HAPPY BIRTHDAY, APPLE! you’re 40.
To celebrate, we’ve compiled a list of the company’s 15 most pivotal products, starting with the design of the iPhone and ending with the San Bernardino iPhone. But to see all of Apple’s products from the past four decades, at once, look to “The Insanely Great History of Apple 3.0” ($90)—a comprehensive visual overview of Apple’s oeuvre, from the folks at Pop Charts Lab. The Brooklyn infographic-makers created the original chart in 2011, when the iPad 2 was the latest innovation. Now, they’ve updated it to include everything up to the iPhone SE and 9.7” iPad Pro, both of which were added to Apple’s lineup after the recent Apple event in Cupertino.
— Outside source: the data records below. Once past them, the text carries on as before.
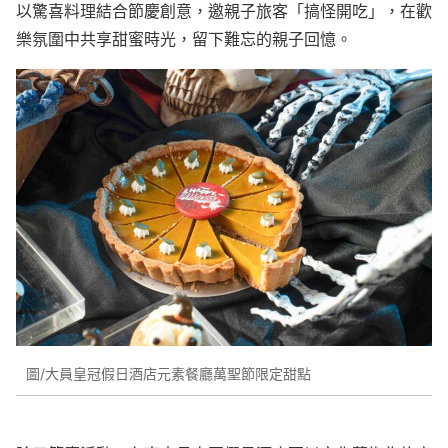
以驚喜料理結合節慶創意，邀親子旅客「搞怪開吃」，在歡
樂氛圍中共享甜蜜時光，留下難忘的親子回憶。
圖/大員皇冠假日酒店元素餐廳萬聖節限定甜點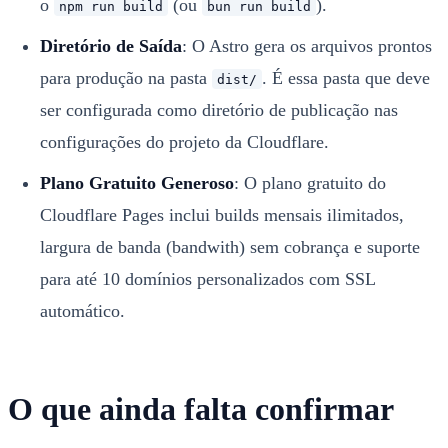
o
(ou
).
npm run build
bun run build
Diretório de Saída
: O Astro gera os arquivos prontos
para produção na pasta
. É essa pasta que deve
dist/
ser configurada como diretório de publicação nas
configurações do projeto da Cloudflare.
Plano Gratuito Generoso
: O plano gratuito do
Cloudflare Pages inclui builds mensais ilimitados,
largura de banda (bandwith) sem cobrança e suporte
para até 10 domínios personalizados com SSL
automático.
O que ainda falta confirmar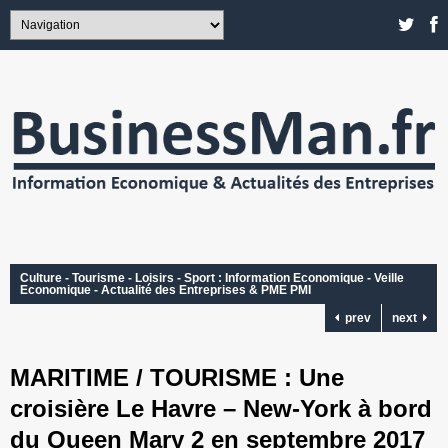
Culture - Tourisme - Loisirs - Sport : Information Economique - Veille
Economique - Actualité des Entreprises & PME PMI
prev
next
MARITIME / TOURISME : Une
croisière Le Havre – New-York à bord
du Queen Mary 2 en septembre 2017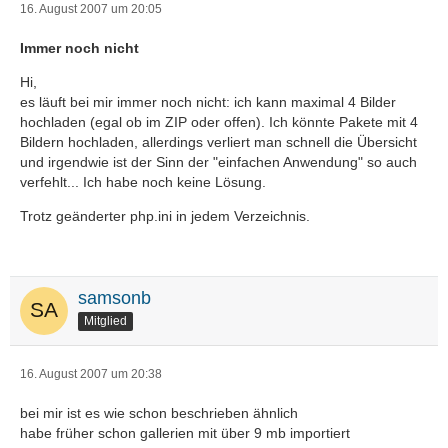
16. August 2007 um 20:05
Immer noch nicht
Hi,
es läuft bei mir immer noch nicht: ich kann maximal 4 Bilder
hochladen (egal ob im ZIP oder offen). Ich könnte Pakete mit 4
Bildern hochladen, allerdings verliert man schnell die Übersicht
und irgendwie ist der Sinn der "einfachen Anwendung" so auch
verfehlt... Ich habe noch keine Lösung.
Trotz geänderter php.ini in jedem Verzeichnis.
samsonb
Mitglied
16. August 2007 um 20:38
bei mir ist es wie schon beschrieben ähnlich
habe früher schon gallerien mit über 9 mb importiert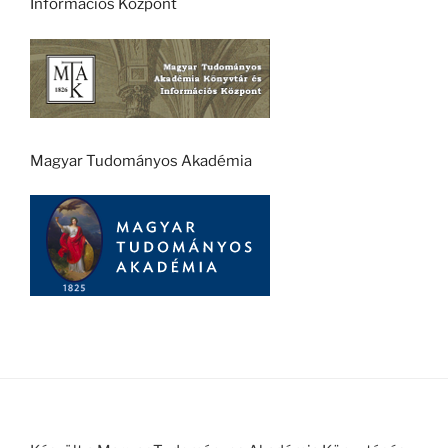
Információs Központ
Magyar Tudományos Akadémia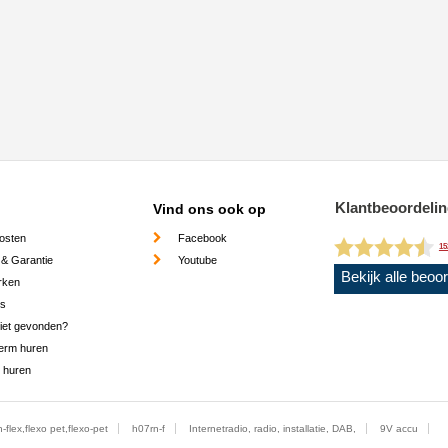
Klantbeoordeli
Vind ons ook op
osten
Facebook
15
 & Garantie
Youtube
Bekijk alle beoo
rken
es
niet gevonden?
erm huren
 huren
h-flex,flexo pet,flexo-pet
h07rn-f
Internetradio, radio, installatie, DAB,
9V accu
The updated poster, like the original, is organized by year and device category (software, all-in-ones, handhelds, and so on). You can watch as Apple shrinks from the bulky Lisa to the Apple Watch, but you can also see, quite clearly, the impact of Steve Jobs’ return to the company, in 1997. The y-axis of “The Insanely Great History of Apple 3.0” shows the year, and the top half of the chart is a cluster of tiny icons. Toward the poster’s bottom half (which chart’s the period after Apple bought NeXT, and Jobs returned), the data visualization becomes sparser. Apple rolled out the bulbous, colorful iMac, the iBook, and, a few years later, the iPod. The trend toward fewer offerings reflects a shift in Apple’s strategy: Rather than asking consumers to choose between a slew of options, Apple would choose for them.
The post-Jobs years have followed that trend, with the exception of the handheld category, where options remains an important selling point. You can see it spelled out in the data, on the bottom-righthand corner of the poster: it’s a swarm of gadgets, in a range of sizes.